Women and pigs have a fairly close relationship:
"The pigs often have names and are treated as part of the family, being stroked, fondled, and gently spoken to as the children prepare for bed. By tickling their udders and imitating the action of a suckling piglet females can be encouraged to lie down quietly on their side to be gently de-ticked."
In the last sentence it becomes obvious that Nightingale doesn't know very much about pigs, as he explains the pigs' lying down on their side when they get their tummies rubbed as some kind of mechanical reaction to the feeling you get from suckling piglets. Mind you, also a barrow or boar will lie down on his side when he gets his tummy rubbed, simply because it feels good.
The New Guinean pigs, though seemingly treated like pets in our culture, will eventually be killed, but, again, not like regular food animals in Western culture.
As Joyce Kilmer writes,
"Pigs are the only domesticated animals and their value in this culture is a difficult concept to grasp. Although nurtured by women, they are the most important measurement of a man's solvency."

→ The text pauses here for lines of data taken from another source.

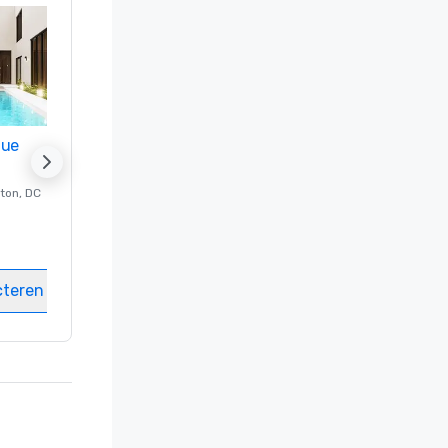
nue
Promote your venue
ton
, DC
Luxe-hotel in
Washington
, DC
Kamers
:
237
Vergaderzalen
:
8
cteren
Locatie selecteren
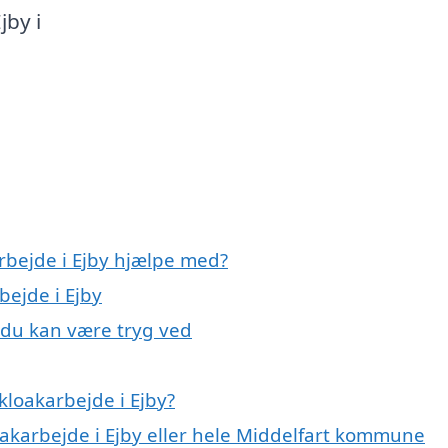
jby i
rbejde i Ejby hjælpe med?
bejde i Ejby
, du kan være tryg ved
kloakarbejde i Ejby?
oakarbejde i Ejby eller hele Middelfart kommune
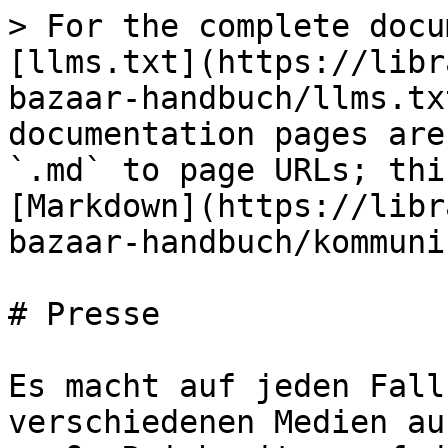
> For the complete docu
[llms.txt](https://libr
bazaar-handbuch/llms.tx
documentation pages are
`.md` to page URLs; thi
[Markdown](https://libr
bazaar-handbuch/kommuni
# Presse

Es macht auf jeden Fall
verschiedenen Medien au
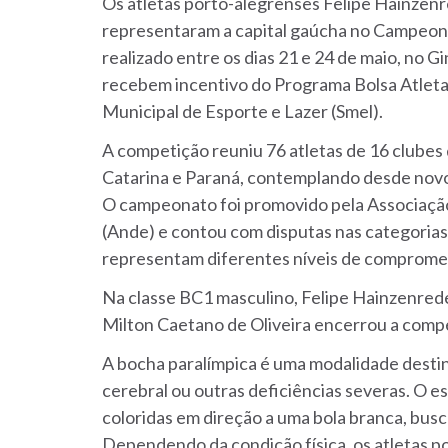
Os atletas porto-alegrenses Felipe Hainzenr
representaram a capital gaúcha no Campeona
realizado entre os dias 21 e 24 de maio, no 
recebem incentivo do Programa Bolsa Atleta 
Municipal de Esporte e Lazer (Smel).
A competição reuniu 76 atletas de 16 clubes 
Catarina e Paraná, contemplando desde novo
O campeonato foi promovido pela Associaçã
(Ande) e contou com disputas nas categorias
representam diferentes níveis de compromet
Na classe BC1 masculino, Felipe Hainzenrede
Milton Caetano de Oliveira encerrou a compe
A bocha paralímpica é uma modalidade destina
cerebral ou outras deficiências severas. O e
coloridas em direção a uma bola branca, busc
Dependendo da condição física, os atletas p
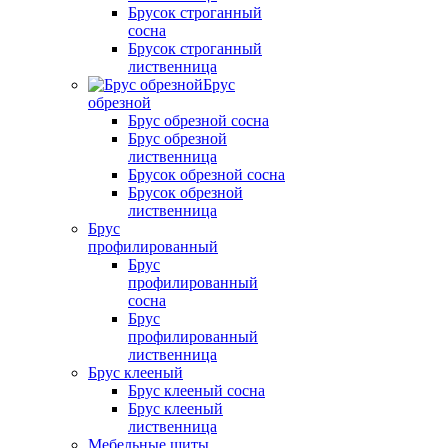
Брусок строганный
сосна
Брусок строганный
лиственница
Брус
обрезной
Брус обрезной сосна
Брус обрезной
лиственница
Брусок обрезной сосна
Брусок обрезной
лиственница
Брус
профилированный
Брус
профилированный
сосна
Брус
профилированный
лиственница
Брус клееный
Брус клееный сосна
Брус клееный
лиственница
Мебельные щиты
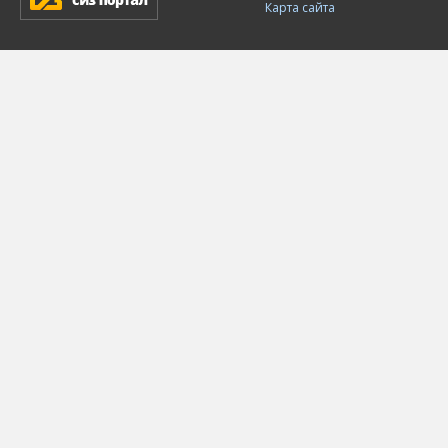
Карта сайта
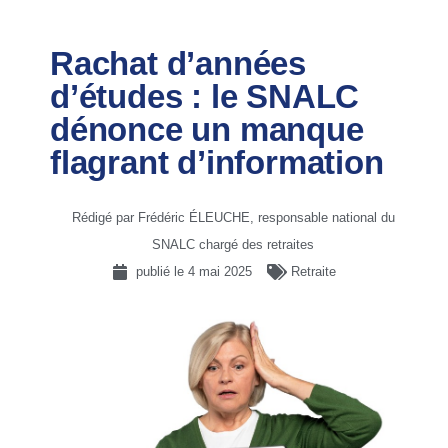
Rachat d’années
d’études : le SNALC
dénonce un manque
flagrant d’information
Rédigé par Frédéric ÉLEUCHE, responsable national du
SNALC chargé des retraites
publié le
4 mai 2025
Retraite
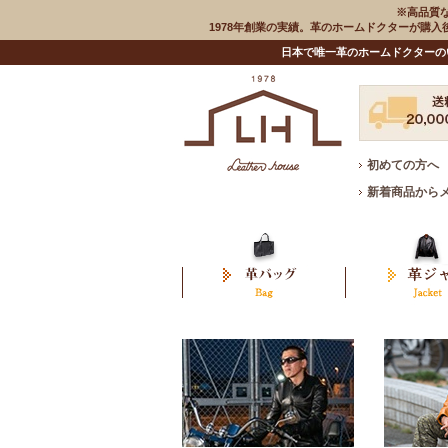
※高品質
1978年創業の実績。革のホームドクターが購
日本で唯一革のホームドクターの
初めての方へ
新着商品から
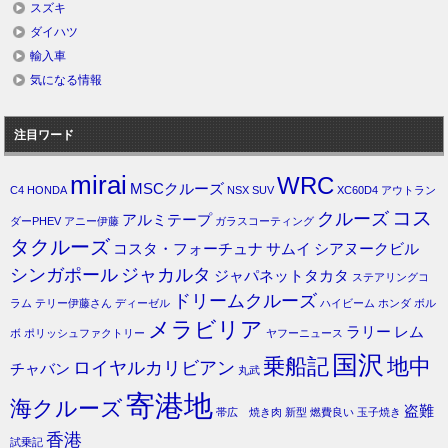
スズキ
ダイハツ
輸入車
気になる情報
注目ワード
mirai
WRC
MSCクルーズ
C4
HONDA
NSX
SUV
XC60D4
アウトラン
コス
クルーズ
アルミテープ
ダーPHEV
アニー伊藤
ガラスコーティング
タクルーズ
コスタ・フォーチュナ
サムイ
シアヌークビル
シンガポール
ジャカルタ
ジャパネットタカタ
ステアリングコ
ドリームクルーズ
ラム
テリー伊藤さん
ディーゼル
ハイビーム
ホンダ
ボル
メラビリア
ラリー
レム
ボ
ポリッシュファクトリー
ヤフーニュース
国沢
乗船記
地中
ロイヤルカリビアン
チャバン
丸武
寄港地
海クルーズ
盗難
帯広 焼き肉
新型
燃費良い
玉子焼き
香港
試乗記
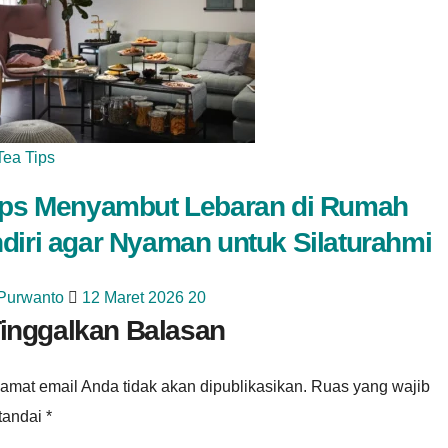
Tea Tips
ips Menyambut Lebaran di Rumah
diri agar Nyaman untuk Silaturahmi
 Purwanto
12 Maret 2026
20
inggalkan Balasan
amat email Anda tidak akan dipublikasikan.
Ruas yang wajib
itandai
*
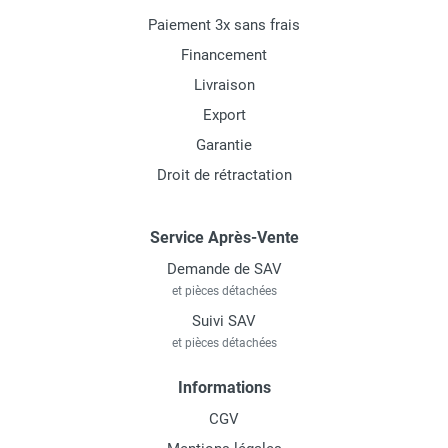
Paiement 3x sans frais
Financement
Livraison
Export
Garantie
Droit de rétractation
Service Après-Vente
Demande de SAV
et pièces détachées
Suivi SAV
et pièces détachées
Informations
CGV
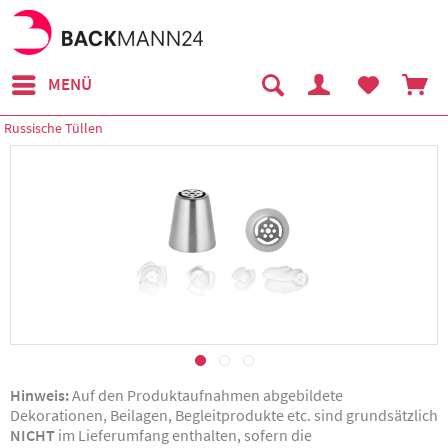
MENÜ
Russische Tüllen
Hinweis:
Auf den Produktaufnahmen abgebildete
Dekorationen, Beilagen, Begleitprodukte etc. sind grundsätzlich
NICHT
im Lieferumfang enthalten, sofern die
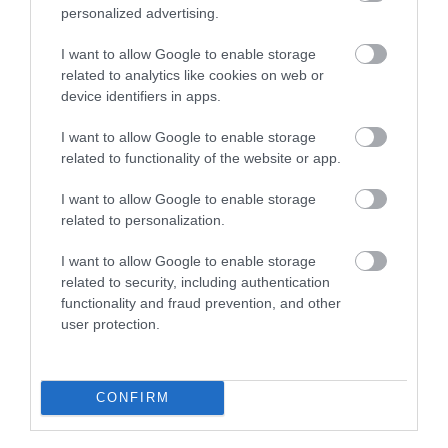
personalized advertising.
I want to allow Google to enable storage
related to analytics like cookies on web or
device identifiers in apps.
I want to allow Google to enable storage
related to functionality of the website or app.
I want to allow Google to enable storage
related to personalization.
I want to allow Google to enable storage
related to security, including authentication
functionality and fraud prevention, and other
user protection.
PIACOK
A kormány megmentheti a vergődő hazai
nagyvállalatot
CONFIRM
A jövő heti kormányülésen napirendre kerül az ISD Dunaferr Zrt.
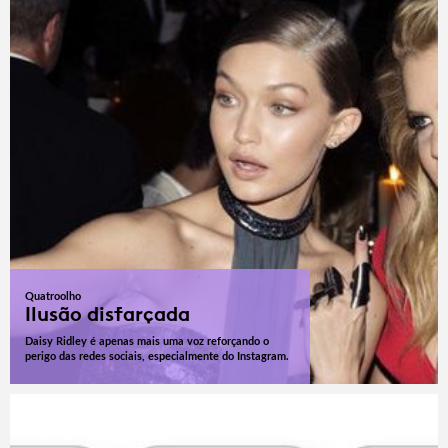
Quatroolho
Ilusão disfarçada
Daisy Ridley é apenas mais uma voz reforçando o
perigo das redes sociais, especialmente do Instagram.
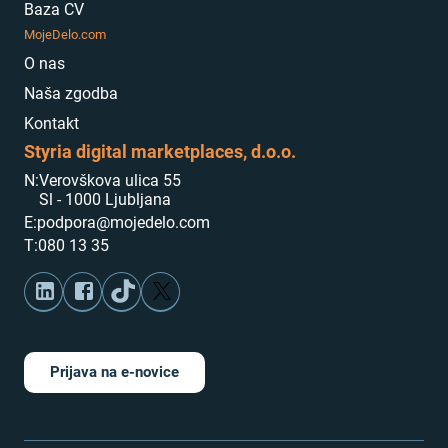
Baza CV
MojeDelo.com
O nas
Naša zgodba
Kontakt
Styria digital marketplaces, d.o.o.
N:
Verovškova ulica 55
Sl - 1000 Ljubljana
E:
podpora@mojedelo.com
T:
080 13 35
Prijava na e-novice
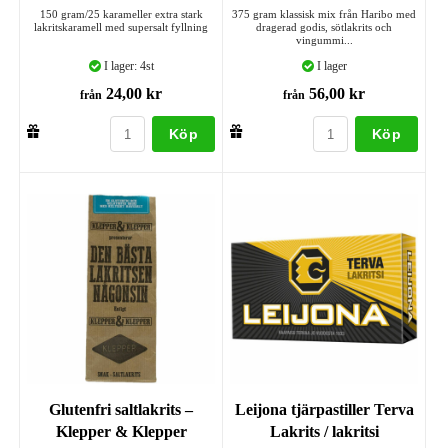
150 gram/25 karameller extra stark
375 gram klassisk mix från Haribo med
lakritskaramell med supersalt fyllning
dragerad godis, sötlakrits och
vingummi...
I lager: 4st
I lager
24,00 kr
56,00 kr
från
från
Köp
Köp
Glutenfri saltlakrits –
Leijona tjärpastiller Terva
Klepper & Klepper
Lakrits / lakritsi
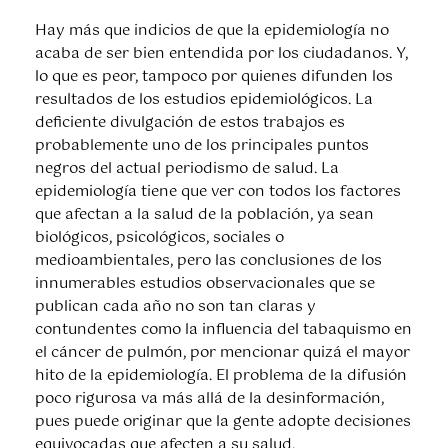
Hay más que indicios de que la epidemiología no
acaba de ser bien entendida por los ciudadanos. Y,
lo que es peor, tampoco por quienes difunden los
resultados de los estudios epidemiológicos. La
deficiente divulgación de estos trabajos es
probablemente uno de los principales puntos
negros del actual periodismo de salud. La
epidemiología tiene que ver con todos los factores
que afectan a la salud de la población, ya sean
biológicos, psicológicos, sociales o
medioambientales, pero las conclusiones de los
innumerables estudios observacionales que se
publican cada año no son tan claras y
contundentes como la influencia del tabaquismo en
el cáncer de pulmón, por mencionar quizá el mayor
hito de la epidemiología. El problema de la difusión
poco rigurosa va más allá de la desinformación,
pues puede originar que la gente adopte decisiones
equivocadas que afecten a su salud.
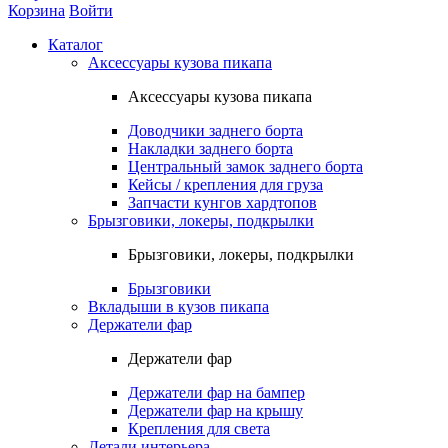
Корзина
Войти
Каталог
Аксессуары кузова пикапа
Аксессуары кузова пикапа
Доводчики заднего борта
Накладки заднего борта
Центральный замок заднего борта
Кейсы / крепления для груза
Запчасти кунгов хардтопов
Брызговики, локеры, подкрылки
Брызговики, локеры, подкрылки
Брызговики
Вкладыши в кузов пикапа
Держатели фар
Держатели фар
Держатели фар на бампер
Держатели фар на крышу
Крепления для света
Детали интерьера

Pigs have great economical, political and mystical importance. They are used to buy brides, sacrificed to appease ancestral spirits and to pay compensation for killing members of another tribe (Nightingale describes how he witnessed about twenty pigs and the equivalent of a thousand UK pounds in cash being handed over as part payment of a large debt for the killing of one man), and in many other important ceremonies. In some parts, "huge pig-giving festivals" are held once every few years, in order to "impress neighbours".